Why do you complicate things?
$\frac{d}{{dx}}{\left( {x + 2} \right)^2} = 2\left( {x + 2} \right)$
• Nov 5th 2013, 01:23 PM
SlipEternal
Re: Find the derivative. The chain rule.
If you want to use substitution, let $u = x^2+2$ and then $(x^2+2)^2 = u^2$ and $\dfrac{du}{dx} = 2x$. So,

$\dfrac{d}{dx}(x^2+2)^2 = \dfrac{d}{dx}(u^2)$.

Then we apply the Chain Rule:

$\dfrac{d}{dx}(u^2) = \dfrac{d}{du}(u^2)\dfrac{du}{dx}$

Notice that on the RHS, you are now differentiating $u^2$ with respect to $u$ (which is what you want).

$\dfrac{d}{du}(u^2)\dfrac{du}{dx} = (2u)(2x)$

Now, we plug back in for $u$ from our substitution:

$(2u)(2x) = 2(x^2+2)(2x) = 4x(x^2+2)$

So, $\dfrac{d}{dx}(x^2+2)^2 = 4x(x^2+2)$
• Nov 5th 2013, 01:44 PM
HallsofIvy
Re: Find the derivative. The chain rule.
Quote:

Originally Posted by sepoto
I am being asked to find the derivative by what I think is the chain rule of this equation:

$(x^2+2)^2$

Let u be:

$u=(x^2+2)^2$

No. $u= x^2+ 2$ but that may be a typo.

Quote:

This is the part I am having trouble understanding. The formula for the derivative of $u^2$ is given as:

$\frac{d}{dx}u^2=\frac{du}{dx}\frac{d}{du}u^2=(2x)( 2u)=4x(x^2+2)$

Is that the chain rule? How was $(2x)(2u)$ calculated?

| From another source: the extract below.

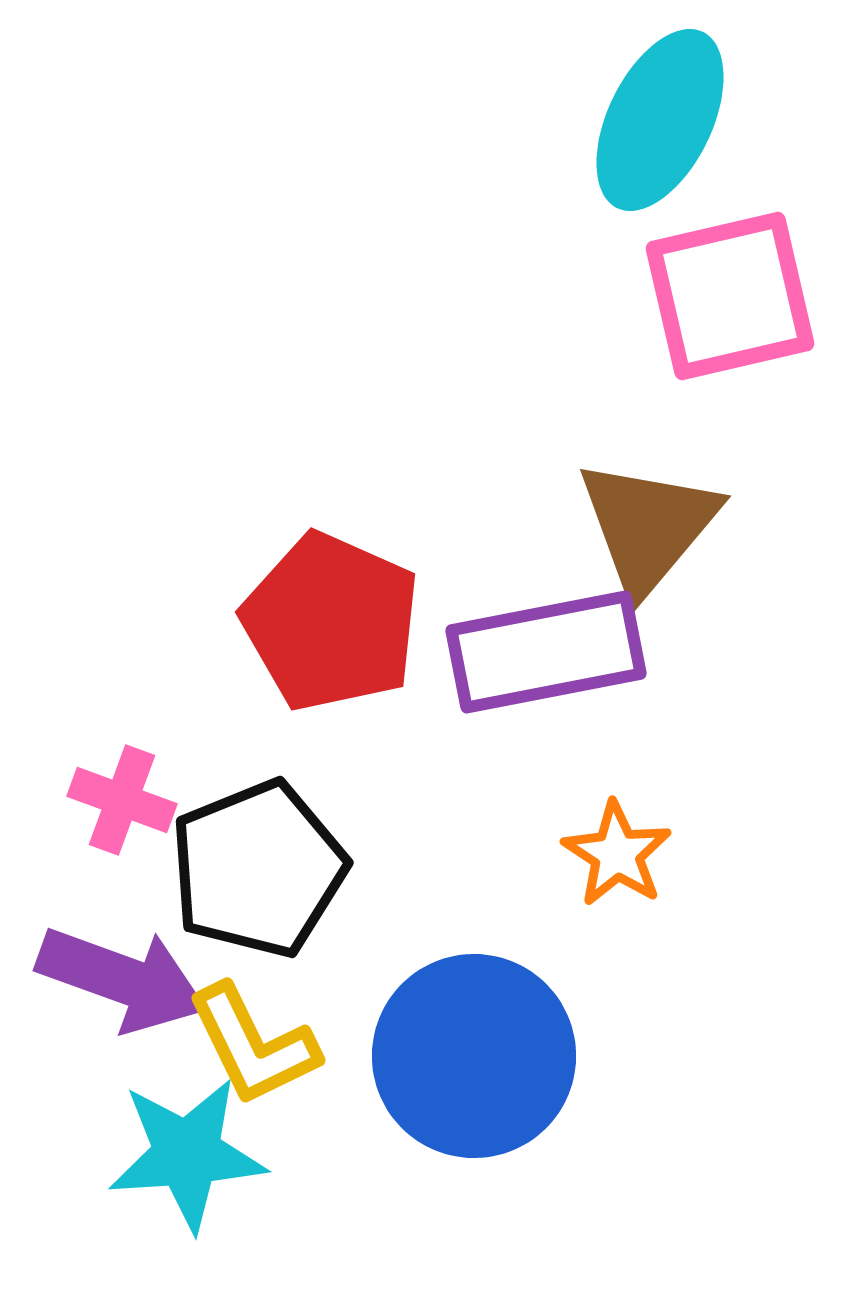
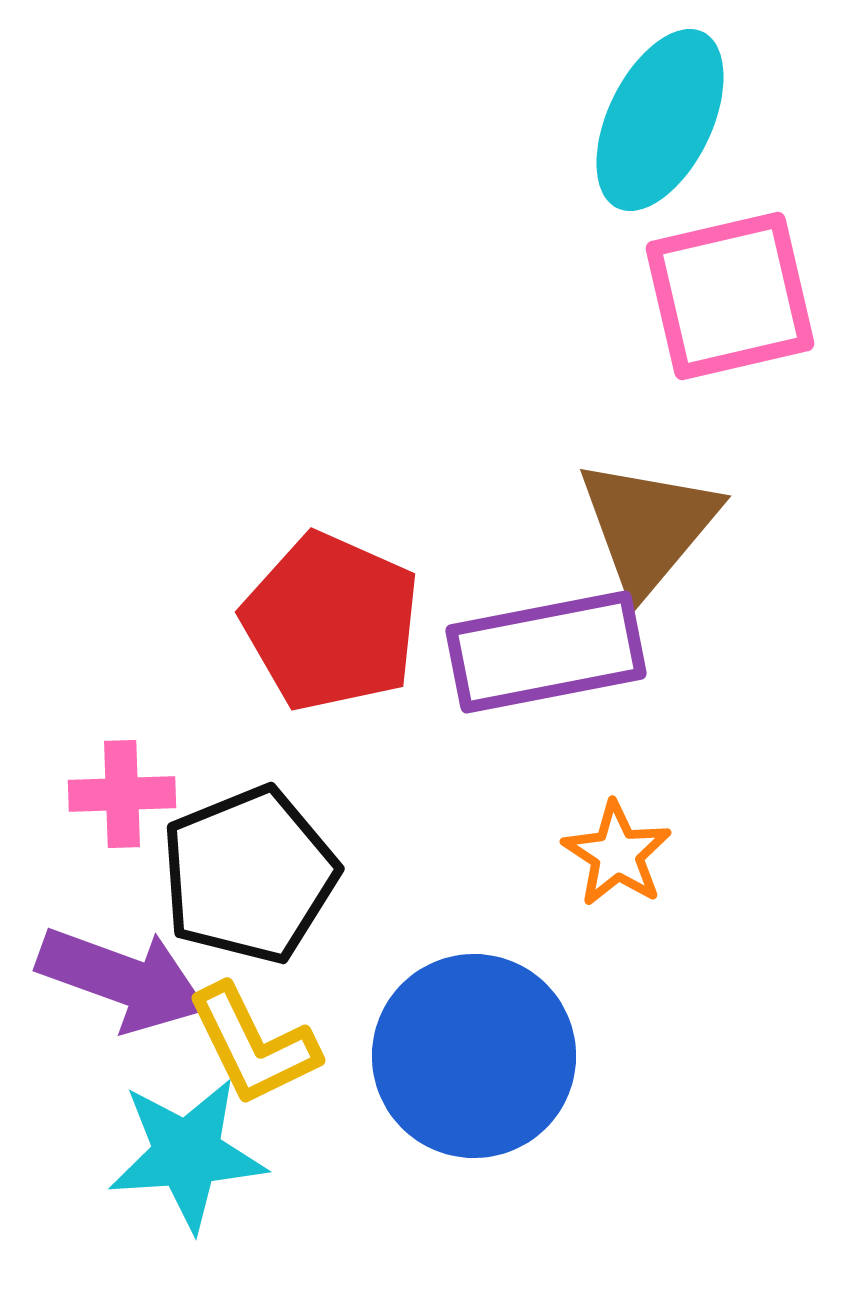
pink cross: moved 6 px up; rotated 22 degrees counterclockwise
black pentagon: moved 9 px left, 6 px down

Yes, that is the chain rule: if u is a function of f, then $\dfrac{df(u(x))}{dx}= \dfrac{df}{du}\dfrac{du}{dx}$.
Here, $f(u)= u^2$ so $\dfrac{df}{du}= 2u$ and $\dfrac{du}{dx}= 2x$.
Then $\dfrac{df}{dx}= (2u)(2x)= (2(x^2+ 2))(2x)= 4x(x^2+ 2)$.